In this research a separate database was constructed from the gene products of each genome. A BeT was identified via blastp search with the EXP parameter equal to 1,000, reporting back only the highest scoring database match. For example, suppose that we performed a blastp search with protein A from genome 1 as the query, against a library of gene products from genome 2, and the result was protein B. We then would conclude that protein A from genome 1 has a BeT relationship with protein B from genome 2.

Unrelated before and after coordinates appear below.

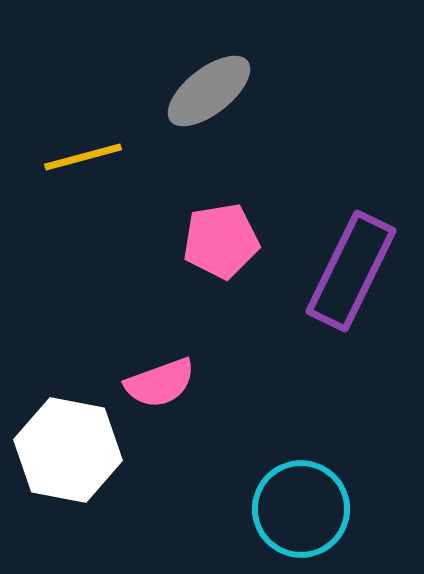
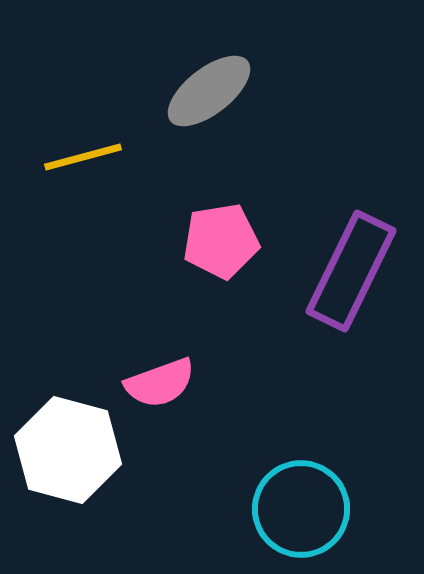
white hexagon: rotated 4 degrees clockwise
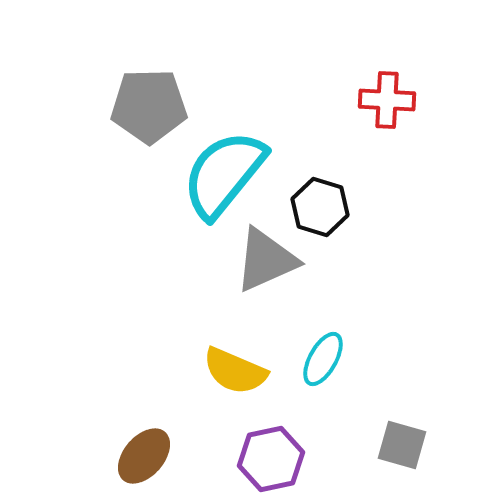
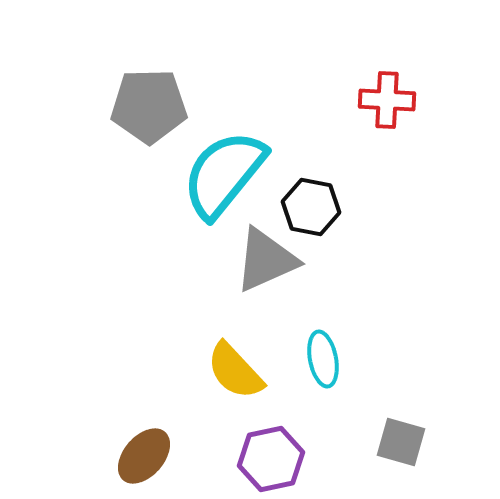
black hexagon: moved 9 px left; rotated 6 degrees counterclockwise
cyan ellipse: rotated 40 degrees counterclockwise
yellow semicircle: rotated 24 degrees clockwise
gray square: moved 1 px left, 3 px up
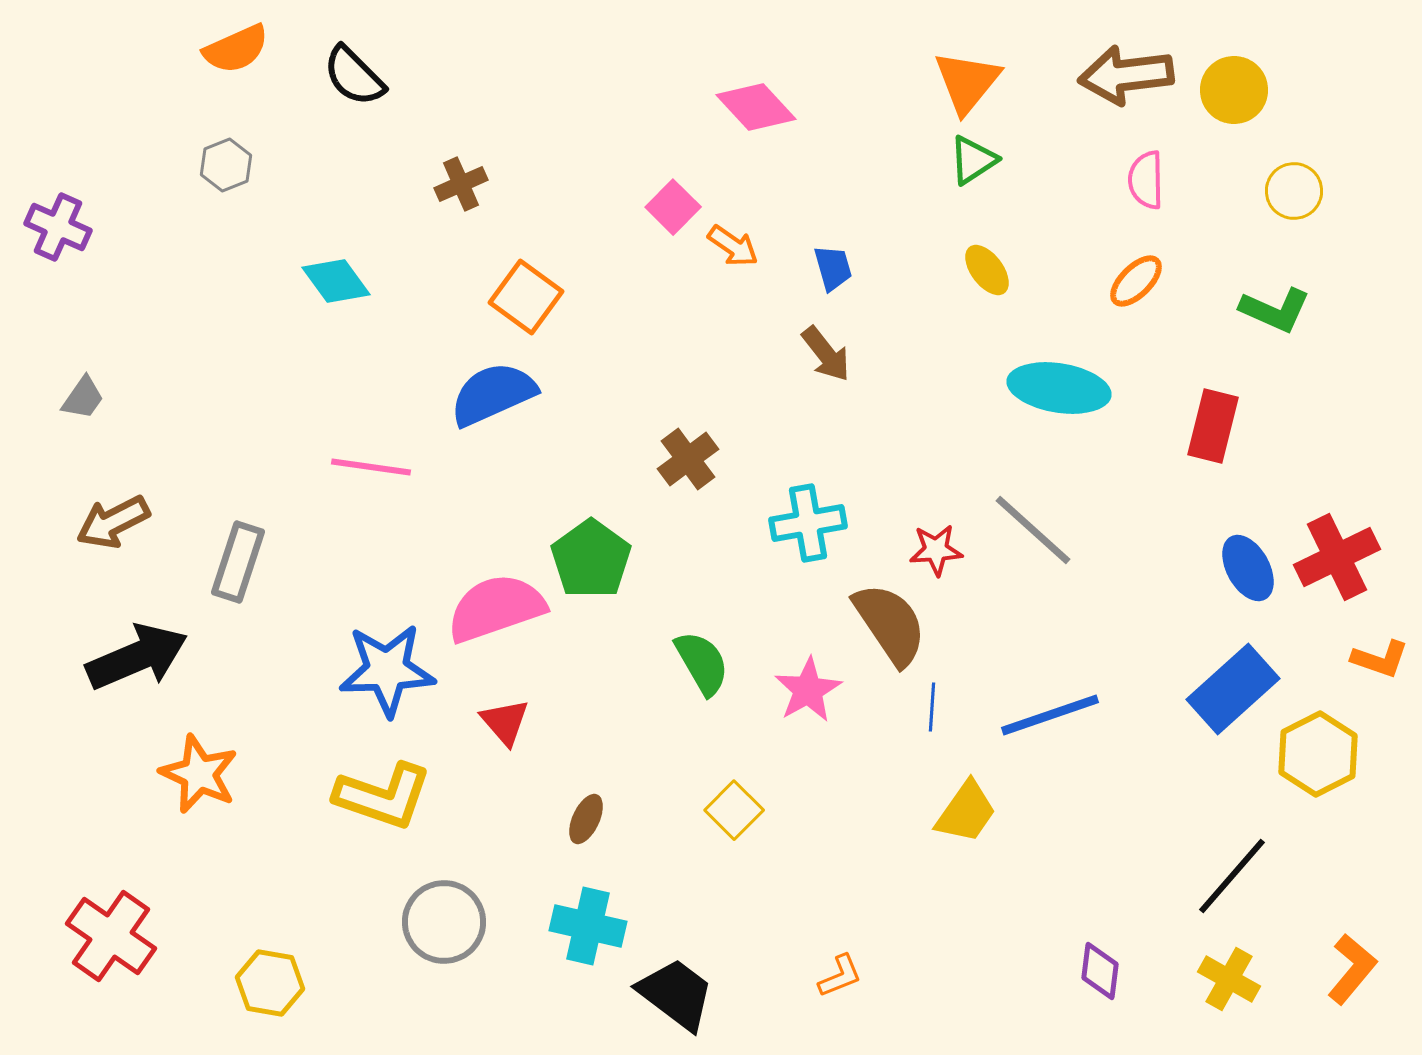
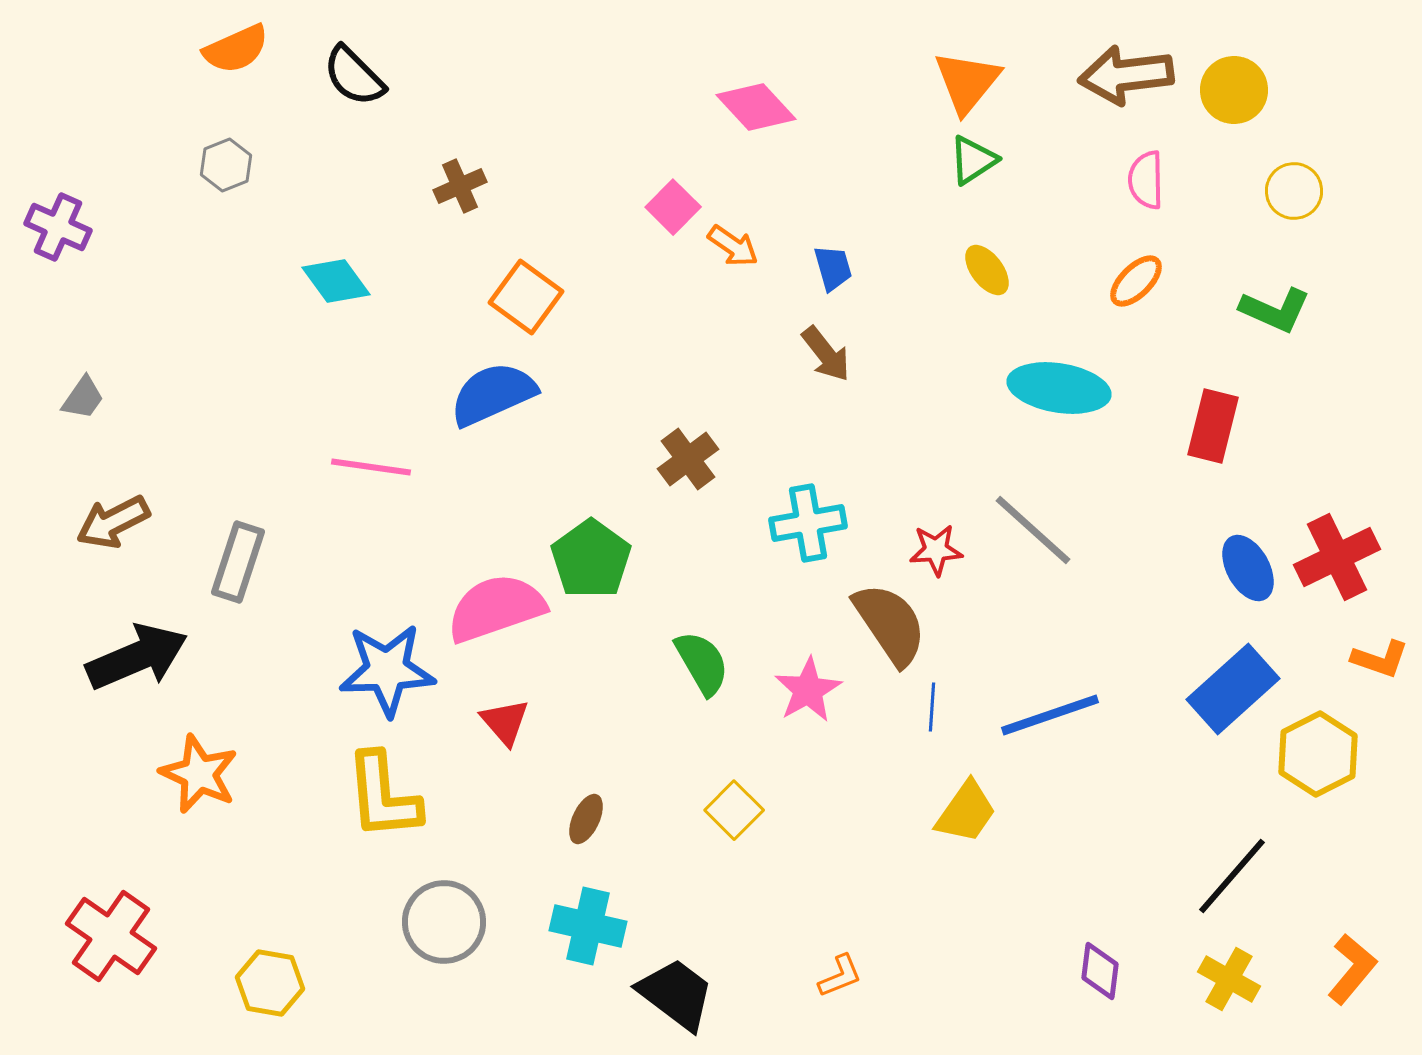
brown cross at (461, 184): moved 1 px left, 2 px down
yellow L-shape at (383, 796): rotated 66 degrees clockwise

Interpretation of GenBank files was done by Perl scripts written for that purpose, as was the construction of blastp search results into congruent BeTs. A series of Perl scripts were written to construct the COGs and the binary sequence files used for phylogenetic analysis (see Results). blastp searches and other sequence manipulation was done with Wisconsin Package Version 10.0, Genetics Computer Group (GCG). Tree construction was performed with paup*, Phylogenetic Analysis Using Parsimony (*and Other Methods) Version 4.0b by D. L. Swofford. All neighbor-joining analysis was performed with standard distances set to mean character difference and with systematic (taxon order-dependent) tie breaking. One hundred bootstrap replicates were run for the gene content tree. During bootstrap analysis the search type was heuristic, and groups were retained with a frequency of >50%. Parsimony analysis was performed with the “keep best trees only” option set and the tbr branch swapping algorithm. The parsimony start tree was selected by simple stepwise addition. Tree visualization was performed with the program treeview (9) and paup. The reciprocal tree was constructed via the upgma algorithm in paup, with systematic tie breaking.

Fake Genome.

Other modifications were made to the COG generation algorithm. As an analytical tool to test the validity of the individual COGs, a “fake genome” database containing 20 gene products was created. Each fake gene product was a sequence of 200 identical residues of one of the amino acids. This was done to detect illegitimate COGs based on unusual amino acid composition rather than on sequence similarity resulting from homology.

Results

We proposed several enhancements to the COG technique, adapted it for use on virus genomes, and expanded on its usefulness for determining phylogenetic relationships by creating whole-genome phylogenetic trees based on gene content. We also produced a reciprocal tree that groups together COGs that have similar patterns of presence or absence in the various herpesvirus genomes.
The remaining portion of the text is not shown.